[Extracted records]

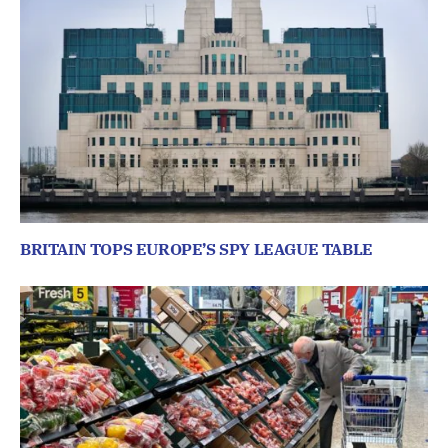
BRITAIN TOPS EUROPE’S SPY LEAGUE TABLE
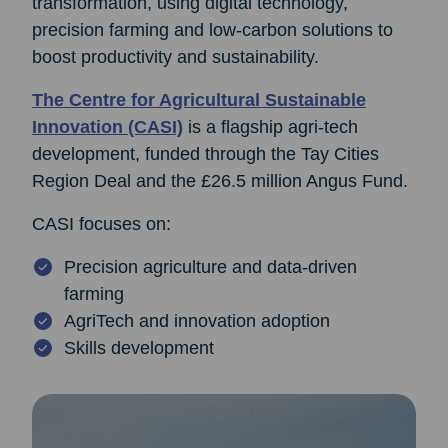
transformation, using digital technology,
precision farming and low‑carbon solutions to
boost productivity and sustainability.
The Centre for Agricultural Sustainable
Innovation (CASI)
is a flagship agri‑tech
development, funded through the Tay Cities
Region Deal and the £26.5 million Angus Fund.
CASI focuses on:
Precision agriculture and data‑driven
farming
AgriTech and innovation adoption
Skills development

TASK STATEMENT: Copy the records above precisely, and leave every image out of the copy.

RESULT FOR THIS TASK:
BRITAIN TOPS EUROPE’S SPY LEAGUE TABLE
transformation, using digital technology,
precision farming and low‑carbon solutions to
boost productivity and sustainability.
The Centre for Agricultural Sustainable
Innovation (CASI)
is a flagship agri‑tech
development, funded through the Tay Cities
Region Deal and the £26.5 million Angus Fund.
CASI focuses on:
Precision agriculture and data‑driven
farming
AgriTech and innovation adoption
Skills development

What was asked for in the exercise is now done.